In George v. Kraft Foods, the plaintiffs’ sole
remaining claim is that Kraft Foods defendants breached their fiduciary
duty by retaining two actively managed funds, the Growth Equity Fund and
Balanced Fund, in their defined contribution plan following their
decision to eliminate all actively managed investments in their defined
benefit plans in 1999.
Following the Spano v. Boeing ruling in which the
7th U.S. Circuit Court of Appeals found that class certification is
possible for ERISA 502(a)(2) claims, although complex if the underlying
plan is a DC plan (see “Court OKs Class Actions for ERISA Cases“),
the Kraft participants amended their motion to name only one class
representative invested in both funds; to only include participants who
invested in either fund; to define specific start and end dates to limit
number of class members, not every past, present, and future
participant as in the Spano case; and to limit class members to
those whose investments in the funds underperformed compared to
“prudent alternatives” – the Vanguard Mid Cap Index Fund and the
Vanguard Balanced Index Fund.
U.S. District Judge Ruben Castillo of the U.S. District
Court for the Northern District of Illinois agreed that the class is
“better –defined and more-targeted,” but also agreed with defendants
that plaintiffs’ choice of the Vanguard funds as comparators builds into
the class definition “assumptions about the complicated and unsettled
issues of loss and causation.” The issue of whether the underperformance
of the class members’ investments in comparison to the Vanguard funds
is the proper measure of loss in the case is “far from resolved,”

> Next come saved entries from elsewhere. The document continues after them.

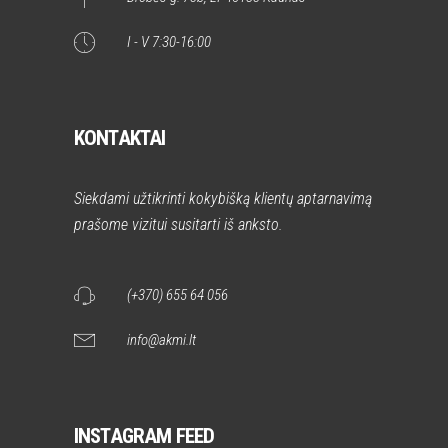
KONTAKTAI
Siekdami užtikrinti kokybišką klientų aptarnavimą
prašome vizitui susitarti iš anksto.
(+370) 655 64 056
info@akmi.lt
INSTAGRAM FEED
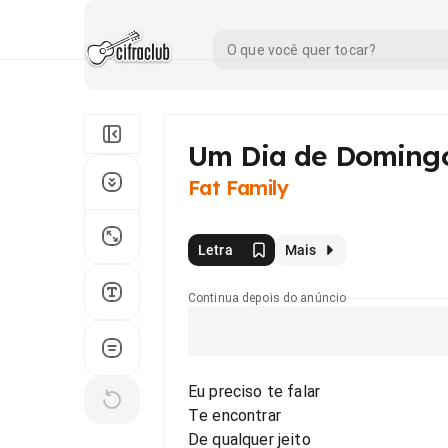
Um Dia de Doming
Fat Family
Letra
Mais
Continua depois do anúncio
Eu preciso te falar
Te encontrar
De qualquer jeito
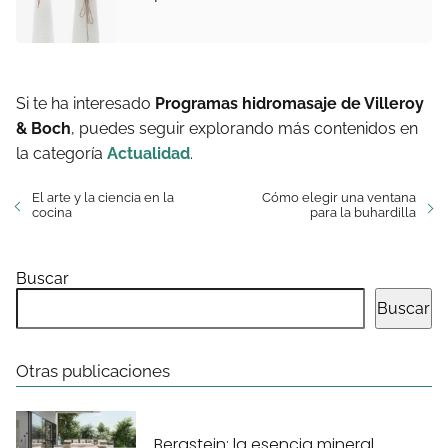
Si te ha interesado
Programas hidromasaje de Villeroy
& Boch
, puedes seguir explorando más contenidos en
la categoría
Actualidad
.
El arte y la ciencia en la
Cómo elegir una ventana
cocina
para la buhardilla
Buscar
Buscar
Otras publicaciones
Bergstein: la esencia mineral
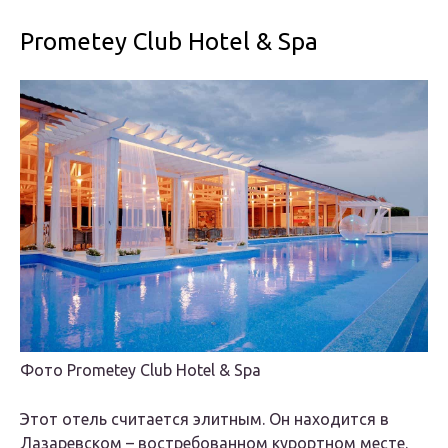
Prometey Club Hotel & Spa
Фото Prometey Club Hotel & Spa
Этот отель считается элитным. Он находится в
Лазаревском – востребованном курортном месте.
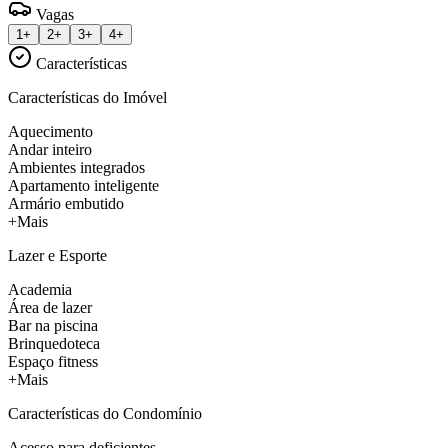
Vagas
1+
2+
3+
4+
Características
Características do Imóvel
Aquecimento
Andar inteiro
Ambientes integrados
Apartamento inteligente
Armário embutido
+Mais
Lazer e Esporte
Academia
Área de lazer
Bar na piscina
Brinquedoteca
Espaço fitness
+Mais
Características do Condomínio
Acesso para deficientes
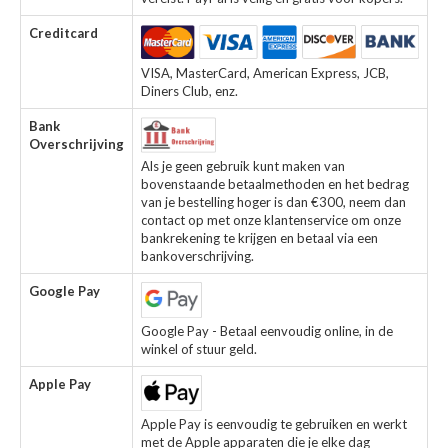
Creditcard
VISA, MasterCard, American Express, JCB,
Diners Club, enz.
Bank
Overschrijving
Als je geen gebruik kunt maken van
bovenstaande betaalmethoden en het bedrag
van je bestelling hoger is dan €300, neem dan
contact op met onze klantenservice om onze
bankrekening te krijgen en betaal via een
bankoverschrijving.
Google Pay
Google Pay - Betaal eenvoudig online, in de
winkel of stuur geld.
Apple Pay
Apple Pay is eenvoudig te gebruiken en werkt
met de Apple apparaten die je elke dag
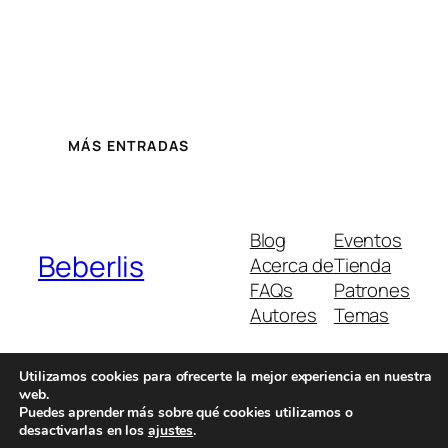
MÁS ENTRADAS
Blog
Eventos
Beberlis
Acerca de
Tienda
FAQs
Patrones
Autores
Temas
Utilizamos cookies para ofrecerte la mejor experiencia en nuestra
web.
Twenty Twenty-Five
Diseñado con
WordPress
Puedes aprender más sobre qué cookies utilizamos o
desactivarlas en los
ajustes
.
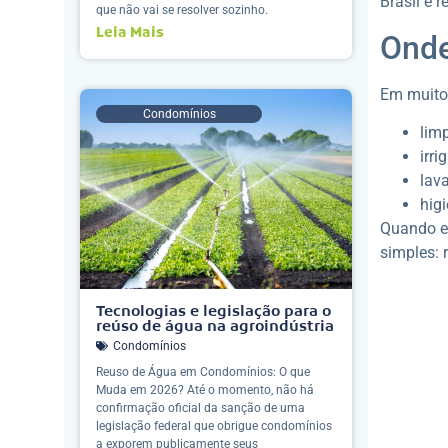
Brasil e 
que não vai se resolver sozinho.
Leia Mais
Onde
Em muitos
Condomínios
lim
irri
lav
hig
Quando es
simples: 
Tecnologias e legislação para o
reúso de água na agroindústria
Condomínios
Reuso de Água em Condomínios: O que
Muda em 2026? Até o momento, não há
confirmação oficial da sanção de uma
legislação federal que obrigue condomínios
a exporem publicamente seus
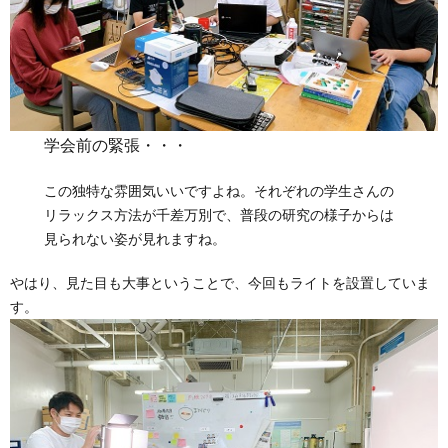
学会前の緊張・・・
この独特な雰囲気いいですよね。それぞれの学生さんの
リラックス方法が千差万別で、普段の研究の様子からは
見られない姿が見れますね。
やはり、見た目も大事ということで、今回もライトを設置していま
す。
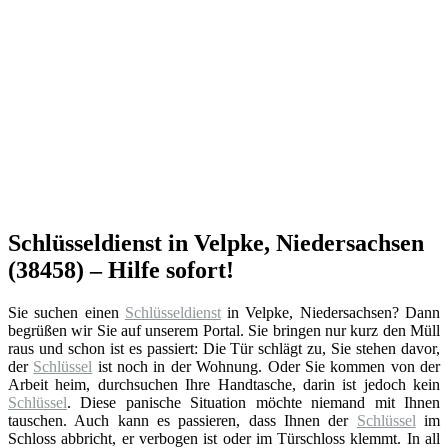
Schlüsseldienst in Velpke, Niedersachsen
(38458) – Hilfe sofort!
Sie suchen einen
Schlüsseldienst
in Velpke, Niedersachsen? Dann
begrüßen wir Sie auf unserem Portal. Sie bringen nur kurz den Müll
raus und schon ist es passiert: Die Tür schlägt zu, Sie stehen davor,
der
Schlüssel
ist noch in der Wohnung. Oder Sie kommen von der
Arbeit heim, durchsuchen Ihre Handtasche, darin ist jedoch kein
Schlüssel
. Diese panische Situation möchte niemand mit Ihnen
tauschen. Auch kann es passieren, dass Ihnen der
Schlüssel
im
Schloss abbricht, er verbogen ist oder im Türschloss klemmt. In all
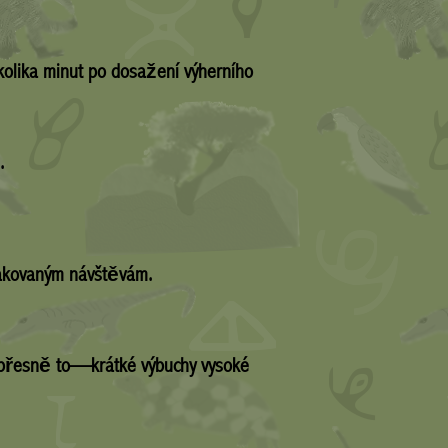
lika minut po dosažení výherního
.
pakovaným návštěvám.
í přesně to—krátké výbuchy vysoké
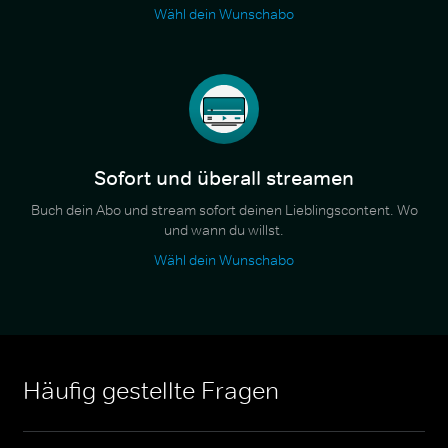
Wähl dein Wunschabo
Sofort und überall streamen
Buch dein Abo und stream sofort deinen Lieblingscontent. Wo
und wann du willst.
Wähl dein Wunschabo
Häufig gestellte Fragen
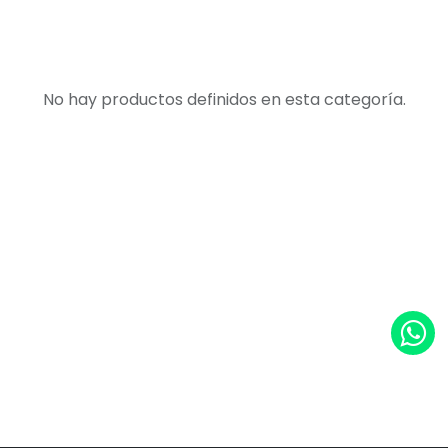
No hay productos definidos en esta categoría.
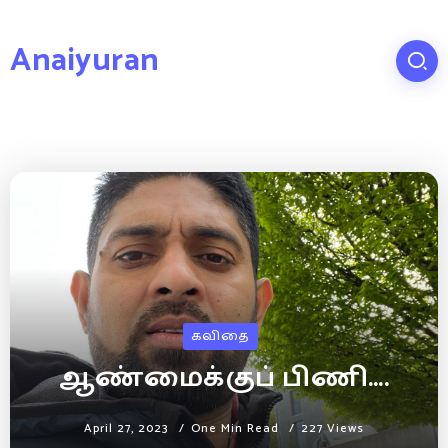
Anaiyuran
கவிதை
ஆண்மைக்குப் பிணி….
April 27, 2023
One Min Read
227 Views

Castillo wrote in his opinion. Defendants’ expert argued that the proper
comparator funds are either the next closest investments already in the
plan or other funds in the plan in proportion to participants’ previous
investments.“Plaintiffs cannot use class certification
as a backdoor way of resolving this contested issue in their favor,”
Castillo said, adding that they must “affirmatively demonstrate” that
the proposed class definition is appropriate, and they have not
established the proper measure of loss.”
Castillo found that the plaintiffs also cannot show
causation, because even if the defendants breached their fiduciary duty,
because participants were free to choose investments, the plaintiffs
cannot show that the breach caused them harm.

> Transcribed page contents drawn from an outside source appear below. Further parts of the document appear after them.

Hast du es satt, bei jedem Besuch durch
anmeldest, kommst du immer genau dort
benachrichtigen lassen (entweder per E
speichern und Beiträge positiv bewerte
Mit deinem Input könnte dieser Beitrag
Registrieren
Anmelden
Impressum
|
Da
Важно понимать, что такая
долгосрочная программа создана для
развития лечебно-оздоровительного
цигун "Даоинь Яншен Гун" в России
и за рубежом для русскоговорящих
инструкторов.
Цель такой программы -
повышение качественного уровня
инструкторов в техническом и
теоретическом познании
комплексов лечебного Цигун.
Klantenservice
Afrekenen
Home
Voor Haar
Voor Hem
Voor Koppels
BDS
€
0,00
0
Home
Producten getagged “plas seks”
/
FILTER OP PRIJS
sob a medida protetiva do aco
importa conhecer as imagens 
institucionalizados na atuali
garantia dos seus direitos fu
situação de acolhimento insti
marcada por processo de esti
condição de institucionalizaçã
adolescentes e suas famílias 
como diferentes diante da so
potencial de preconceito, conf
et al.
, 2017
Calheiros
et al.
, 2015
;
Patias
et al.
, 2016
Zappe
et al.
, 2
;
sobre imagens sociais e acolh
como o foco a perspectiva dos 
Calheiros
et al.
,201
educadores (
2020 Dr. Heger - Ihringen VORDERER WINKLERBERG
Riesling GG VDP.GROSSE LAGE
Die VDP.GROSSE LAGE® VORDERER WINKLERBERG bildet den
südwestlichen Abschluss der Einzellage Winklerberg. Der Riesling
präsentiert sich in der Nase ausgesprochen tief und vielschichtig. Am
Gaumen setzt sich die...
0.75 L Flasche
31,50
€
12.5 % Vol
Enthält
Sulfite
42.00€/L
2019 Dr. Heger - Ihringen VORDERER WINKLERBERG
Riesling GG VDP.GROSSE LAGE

In July, Castillo denied Kraft’s motion for summary judgment,
concluding that a jury could find that “a reasonably prudent business
person with the interests of all the beneficiaries at heart” would have
banned actively managed funds from their 401(k) plan as they had done in
the Kraft defined benefit plan because they had concluded that active
funds did not consistently outperform index managers (see "Court Rebuffs Summary Judgment Request in Revenue-Sharing Suit").
The court said that, although there may be differences between defined
benefit plans and defined contribution plans, it believed a jury could
reasonably find that a prudent fiduciary would have offered similar
index funds in the 401(k) plan based on the same fiduciaries’ decision
to eliminate active managers in the Kraft defined benefit plan.